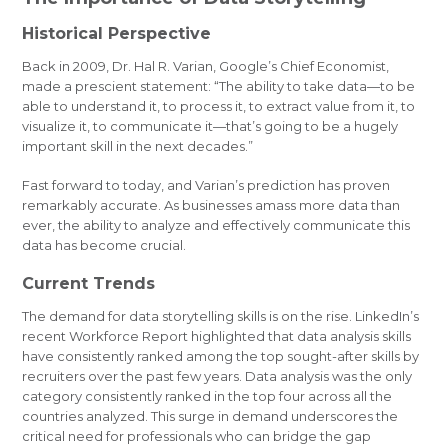
Historical Perspective
Back in 2009, Dr. Hal R. Varian, Google’s Chief Economist,
made a prescient statement: “The ability to take data—to be
able to understand it, to process it, to extract value from it, to
visualize it, to communicate it—that’s going to be a hugely
important skill in the next decades.”
Fast forward to today, and Varian’s prediction has proven
remarkably accurate. As businesses amass more data than
ever, the ability to analyze and effectively communicate this
data has become crucial.
Current Trends
The demand for data storytelling skills is on the rise. LinkedIn’s
recent Workforce Report highlighted that data analysis skills
have consistently ranked among the top sought-after skills by
recruiters over the past few years. Data analysis was the only
category consistently ranked in the top four across all the
countries analyzed. This surge in demand underscores the
critical need for professionals who can bridge the gap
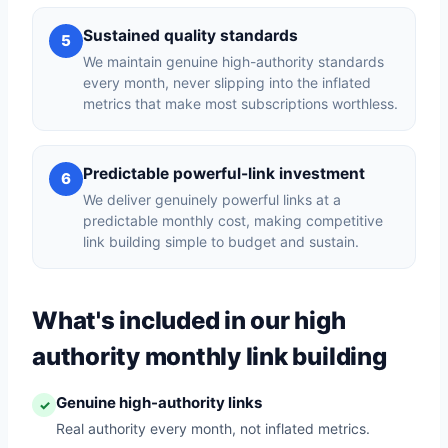
Sustained quality standards
5
We maintain genuine high-authority standards
every month, never slipping into the inflated
metrics that make most subscriptions worthless.
Predictable powerful-link investment
6
We deliver genuinely powerful links at a
predictable monthly cost, making competitive
link building simple to budget and sustain.
What's included in our high
authority monthly link building
Genuine high-authority links
✓
Real authority every month, not inflated metrics.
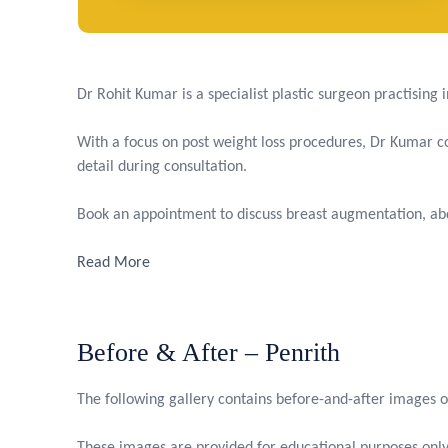
Dr Rohit Kumar is a specialist plastic surgeon practising
With a focus on post weight loss procedures, Dr Kumar com
detail during consultation.
Book an appointment to discuss breast augmentation, abd
Read More
Before & After – Penrith
The following gallery contains before-and-after images o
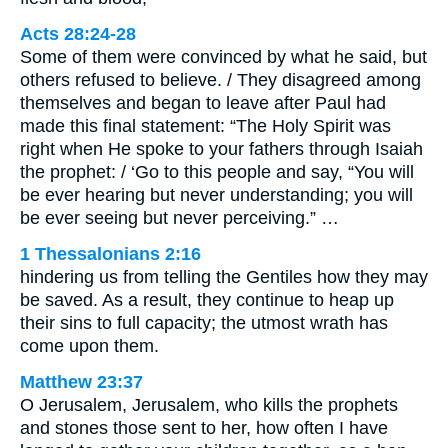
Acts 28:24-28
Some of them were convinced by what he said, but
others refused to believe. / They disagreed among
themselves and began to leave after Paul had
made this final statement: “The Holy Spirit was
right when He spoke to your fathers through Isaiah
the prophet: / ‘Go to this people and say, “You will
be ever hearing but never understanding; you will
be ever seeing but never perceiving.” …
1 Thessalonians 2:16
hindering us from telling the Gentiles how they may
be saved. As a result, they continue to heap up
their sins to full capacity; the utmost wrath has
come upon them.
Matthew 23:37
O Jerusalem, Jerusalem, who kills the prophets
and stones those sent to her, how often I have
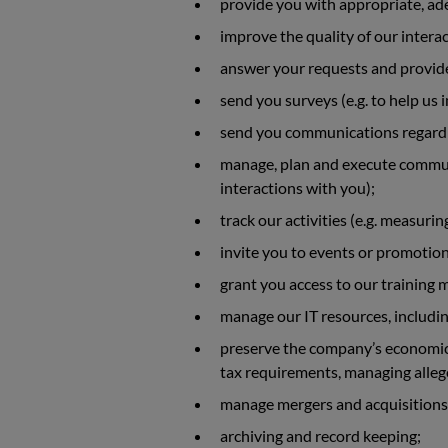
provide you with appropriate, ad
improve the quality of our interac
answer your requests and provide
send you surveys (e.g. to help us
send you communications regardin
manage, plan and execute communi
interactions with you);
track our activities (e.g. measuri
invite you to events or promotion
grant you access to our training 
manage our IT resources, includi
preserve the company’s economic 
tax requirements, managing allege
manage mergers and acquisitions
archiving and record keeping;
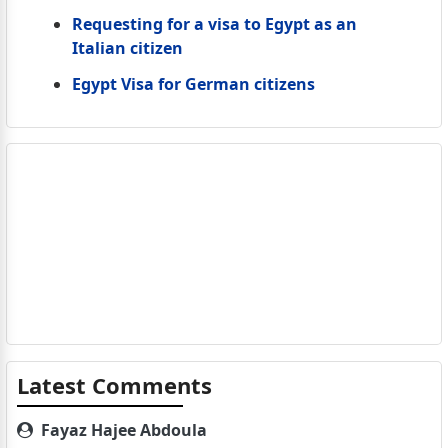
Requesting for a visa to Egypt as an
Italian citizen
Egypt Visa for German citizens
Latest Comments
Fayaz Hajee Abdoula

**Work to complete:** Copy all entries exactly; skip pictures.

**Answer for the task:**
Historical Perspective
Back in 2009, Dr. Hal R. Varian, Google’s Chief Economist,
made a prescient statement: “The ability to take data—to be
able to understand it, to process it, to extract value from it, to
visualize it, to communicate it—that’s going to be a hugely
important skill in the next decades.”
Fast forward to today, and Varian’s prediction has proven
remarkably accurate. As businesses amass more data than
ever, the ability to analyze and effectively communicate this
data has become crucial.
Current Trends
The demand for data storytelling skills is on the rise. LinkedIn’s
recent Workforce Report highlighted that data analysis skills
have consistently ranked among the top sought-after skills by
recruiters over the past few years. Data analysis was the only
category consistently ranked in the top four across all the
countries analyzed. This surge in demand underscores the
critical need for professionals who can bridge the gap
Sustained quality standards
5
We maintain genuine high-authority standards
every month, never slipping into the inflated
metrics that make most subscriptions worthless.
Predictable powerful-link investment
6
We deliver genuinely powerful links at a
predictable monthly cost, making competitive
link building simple to budget and sustain.
What's included in our high
authority monthly link building
Genuine high-authority links
✓
Real authority every month, not inflated metrics.
Dr Rohit Kumar is a specialist plastic surgeon practising
With a focus on post weight loss procedures, Dr Kumar com
detail during consultation.
Book an appointment to discuss breast augmentation, abd
Read More
Before & After – Penrith
The following gallery contains before-and-after images o
Acts 28:24-28
Some of them were convinced by what he said, but
others refused to believe. / They disagreed among
themselves and began to leave after Paul had
made this final statement: “The Holy Spirit was
right when He spoke to your fathers through Isaiah
the prophet: / ‘Go to this people and say, “You will
be ever hearing but never understanding; you will
be ever seeing but never perceiving.” …
1 Thessalonians 2:16
hindering us from telling the Gentiles how they may
be saved. As a result, they continue to heap up
their sins to full capacity; the utmost wrath has
come upon them.
Matthew 23:37
O Jerusalem, Jerusalem, who kills the prophets
and stones those sent to her, how often I have
provide you with appropriate, ad
improve the quality of our interac
answer your requests and provide
send you surveys (e.g. to help us
send you communications regardin
manage, plan and execute communi
interactions with you);
track our activities (e.g. measuri
invite you to events or promotion
grant you access to our training 
manage our IT resources, includi
preserve the company’s economic 
tax requirements, managing allege
manage mergers and acquisitions
archiving and record keeping;
Requesting for a visa to Egypt as an
Italian citizen
Egypt Visa for German citizens
Latest Comments
Fayaz Hajee Abdoula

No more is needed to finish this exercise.